O exegeta Luís Alonso Schökel, no comentário da Bíblia do Peregrino, questiona: o que Jesus escreve no chão, enquanto permanece silencioso? “Como o narrador nada diz, os comentaristas encontram amplo campo para conjecturas: algum texto da legislação penal, o nome dos que “se afastam do Senhor” (Jr 17,13), ou simplesmente rabiscos”[3]. Independentemente do que escrevera Jesus no passado, o que ele quer demonstrar é que os impecáveis precisam meditar em seus corações sobre a misericórdia de Deus. Quando eles insistem, Jesus encontra a resposta de forma inusitada, modificando o esquema da questão, envolvendo-os no assunto: “Quem dentre vós não tiver pecado atire a primeira pedra”. Esta questão os faz retroceder confusos (Sl 70,3-4; 129,5). A lei foi feita para o homem e a mulher e Jesus não veio para julgar ou condenar e sim para salvar (Jo 12,45). A salvação desta mulher está no perdão e na mudança considerável de vida (Ez 16,63).

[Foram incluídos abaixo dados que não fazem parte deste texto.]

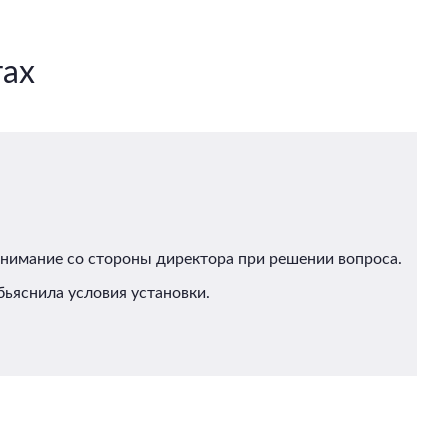
тах
Внимание со стороны директора при решении вопроса.
ьяснила условия установки.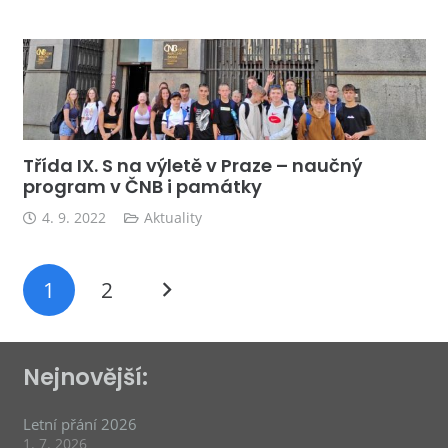
Třída IX. S na výletě v Praze – naučný
program v ČNB i památky
4. 9. 2022
Aktuality
1
2
Nejnovější:
Letní přání 2026
1. 7. 2026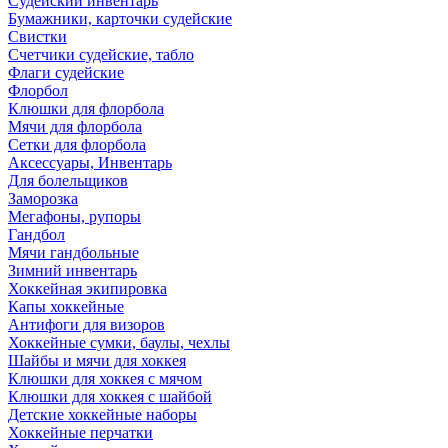
Судейский инвентарь
Бумажники, карточки судейские
Свистки
Счетчики судейские, табло
Флаги судейские
Флорбол
Клюшки для флорбола
Мячи для флорбола
Сетки для флорбола
Аксессуары, Инвентарь
Для болельщиков
Заморозка
Мегафоны, рупоры
Гандбол
Мячи гандбольные
Зимний инвентарь
Хоккейная экипировка
Капы хоккейные
Антифоги для визоров
Хоккейные сумки, баулы, чехлы
Шайбы и мячи для хоккея
Клюшки для хоккея с мячом
Клюшки для хоккея с шайбой
Детские хоккейные наборы
Хоккейные перчатки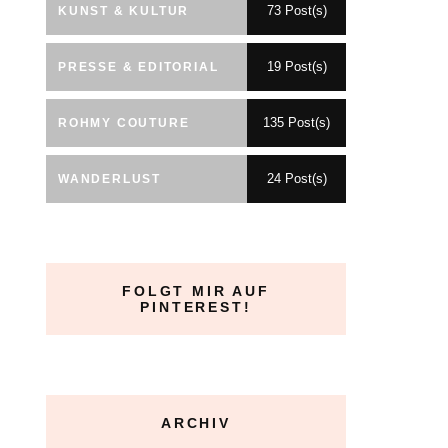
73 Post(s)
KUNST & KULTUR
19 Post(s)
PRESSE & EDITORIAL
135 Post(s)
ROHMY COUTURE
24 Post(s)
WANDERLUST
FOLGT MIR AUF
PINTEREST!
ARCHIV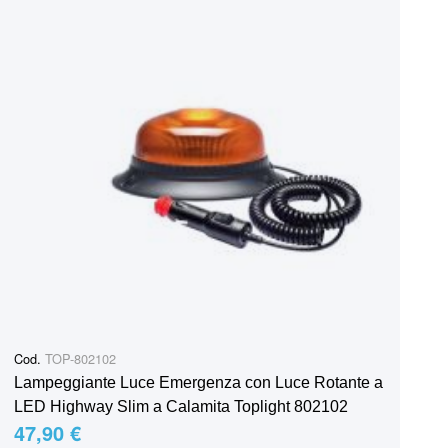
Cod.
TOP-802102
Lampeggiante Luce Emergenza con Luce Rotante a
LED Highway Slim a Calamita Toplight 802102
47,90 €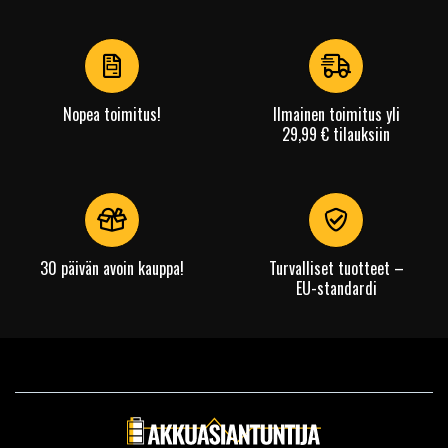
1
of
4
Nopea toimitus!
Ilmainen toimitus yli
29,99 € tilauksiin
30 päivän avoin kauppa!
Turvalliset tuotteet –
EU-standardi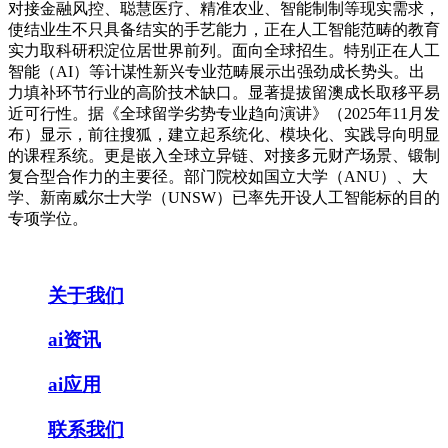
对接金融风控、聪慧医疗、精准农业、智能制制等现实需求，
使结业生不只具备结实的手艺能力，正在人工智能范畴的教育
实力取科研积淀位居世界前列。面向全球招生。特别正在人工
智能（AI）等计谋性新兴专业范畴展示出强劲成长势头。出
力填补环节行业的高阶技术缺口。显著提拔留澳成长取移平易
近可行性。据《全球留学劣势专业趋向演讲》（2025年11月发
布）显示，前往搜狐，建立起系统化、模块化、实践导向明显
的课程系统。更是嵌入全球立异链、对接多元财产场景、锻制
复合型合作力的主要径。部门院校如国立大学（ANU）、大
学、新南威尔士大学（UNSW）已率先开设人工智能标的目的
专项学位。
关于我们
ai资讯
ai应用
联系我们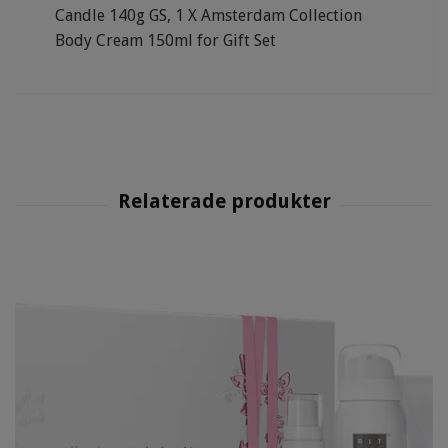
Candle 140g GS, 1 X Amsterdam Collection
Body Cream 150ml for Gift Set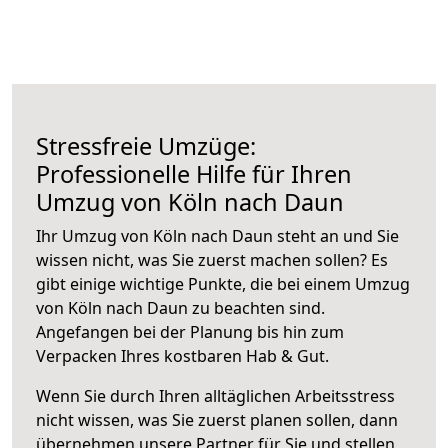
Stressfreie Umzüge:
Professionelle Hilfe für Ihren
Umzug von Köln nach Daun
Ihr Umzug von Köln nach Daun steht an und Sie
wissen nicht, was Sie zuerst machen sollen? Es
gibt einige wichtige Punkte, die bei einem Umzug
von Köln nach Daun zu beachten sind.
Angefangen bei der Planung bis hin zum
Verpacken Ihres kostbaren Hab & Gut.
Wenn Sie durch Ihren alltäglichen Arbeitsstress
nicht wissen, was Sie zuerst planen sollen, dann
übernehmen unsere Partner für Sie und stellen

Quem não estiver sem pecado... Absurdo seria dizer que não temos pecado. Há ainda outro adultério pior ou maior que aquele da mulher: a infidelidade dos dirigentes da religião a Deus, denunciado com veemência pelos profetas (Ez 16, Os 2).
Não tendo como levar a cabo a condenação da mulher, cada um foi embora, a começar pelos mais velhos, ou seja, os mais prudentes. Restou apenas Jesus e a mulher (v. 9b). “Mulher, onde estão eles? Ninguém te condenou?” é o que pergunta Jesus à pecadora. Diante da resposta dela: “Ninguém, Senhor” ele afirma que também não a condena. Jesus despede-se da mulher de forma imperativa, ordenando-lhe que não peque mais: “Eu também não te condeno. Podes ir, e de agora em diante não peques mais”.
Jesus revela-se misericordioso, tal qual aquele que o enviou do alto. A justiça de Deus, revelada por Jesus, é diferente em tudo da justiça humana, condenatória e fatídica. A justiça de Deus é repleta de perdão, orientando a vida do homem para a mudança radical, do pecado para perdão, do ódio para o amor, do mal para o bem. Esta cena narrada por João, não revela apenas a misericórdia de Deus, mas a fé da mulher que foi perdoada por Jesus, por sua fé ela foi justificada, podendo novamente configurar sua vida com o projeto de Deus, de amor e de misericórdia.
Por fim, ao adentramos à Casa do Pai misericordioso, no 4º domingo da Quaresma, somos revestidos de misericórdia e amor, somos transformados pela ação redentora do Filho Jesus, que nos ensina em sua prodigalidade a doar amor, mais que condenar, a perdoar mais que julgar. O gesto de Jesus acolher a mulher adúltera nos faz, enfim, pensar em nossas atitudes de acolhida ou de fechamento no interno da Igreja e na vivência em sociedade. Estamos muito mais prontos a julgar e condenar que acolher e perdoar. Somos na Igreja os primeiros necessitados de conversão para depois de fato sabermos acolher as pessoas em suas misérias. Precisamos nos converter, nos despojar de nossas pedras de vaidade, com as quais apedrejamos as pessoas e, de fato, sermos capazes de dizer: “Ninguém te condenou... Eu também não te condeno”.
[1] ANDRADE, Aíla Luzia Pinheiro. Uma presença que convida à conversão. In: Roteiros Homilético Revista Vida Pastoral. Mar-abr (2013), ano 54, n. 289. p. 47.
[2] Idem, p. 47.
[3] SCHÖKEL, Luís Alonso. Bíblia do Peregrino. 3. Ed. São Paulo: Paulus. 2011. p. 2575.